Research Attempts to Bring Literary Machine Translation Closer to Human Quality

While Dr. B.J. Woodstein, Professor, Translator, and Writer, emphasized on a SlatorPod in April 2024 the crucial role of human intervention in literary translation — particularly in handling linguistic nuances and cultural concepts that surpass the capabilities of AI or machine translation (MT) — researchers from Aalborg University and the University of Groningen set out to improve literary MT to better preserve the stylistic and creative elements of the original text.

In their research paper published on August 30, 2024, the researchers explained that lexical diversity — the range of unique words used in a text — is important in literature “where it matters not only what is written, but also how it is written.”

However, they noted that MT systems often produce translations that are “lexically poorer” than those generated by human translators, leading to a loss of stylistic nuance.

To address this issue, they proposed an approach to recover the “lost” lexical diversity in MT through a tailored re-ranking of translation candidates.

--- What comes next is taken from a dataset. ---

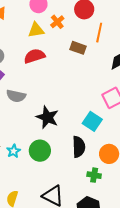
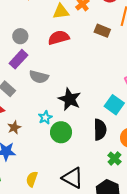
cyan star: (14, 151) -> (45, 117), moved
green cross: (94, 175) -> (114, 158), turned 32

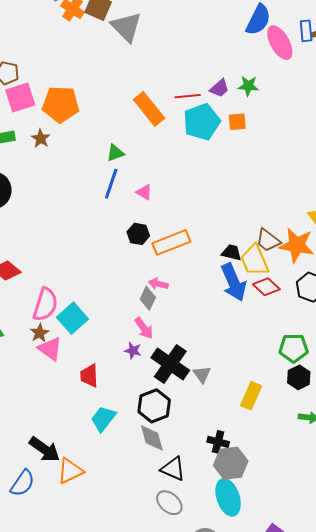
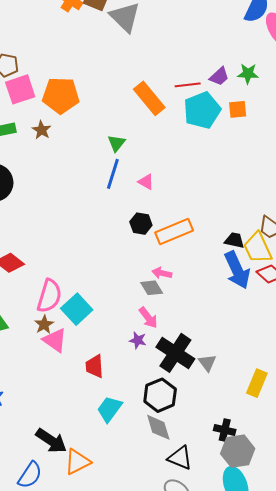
green triangle: (115, 153) -> (116, 143), turned -30
gray diamond: (148, 298) -> (152, 288), turned -55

Rather than applying a rigid increase in lexical diversity across all texts, their approach adapts the recovery process to align with the diversity of the original work.

Model-Agnostic

The process begins with the MT system generating multiple translation hypotheses for a given source text. A classifier then accesses these hypotheses, estimating the likelihood that each one resembles an original text in the target language. Additionally, each original text is assigned a lexical diversity score that reflects its vocabulary richness, which is factored into the re-ranking process.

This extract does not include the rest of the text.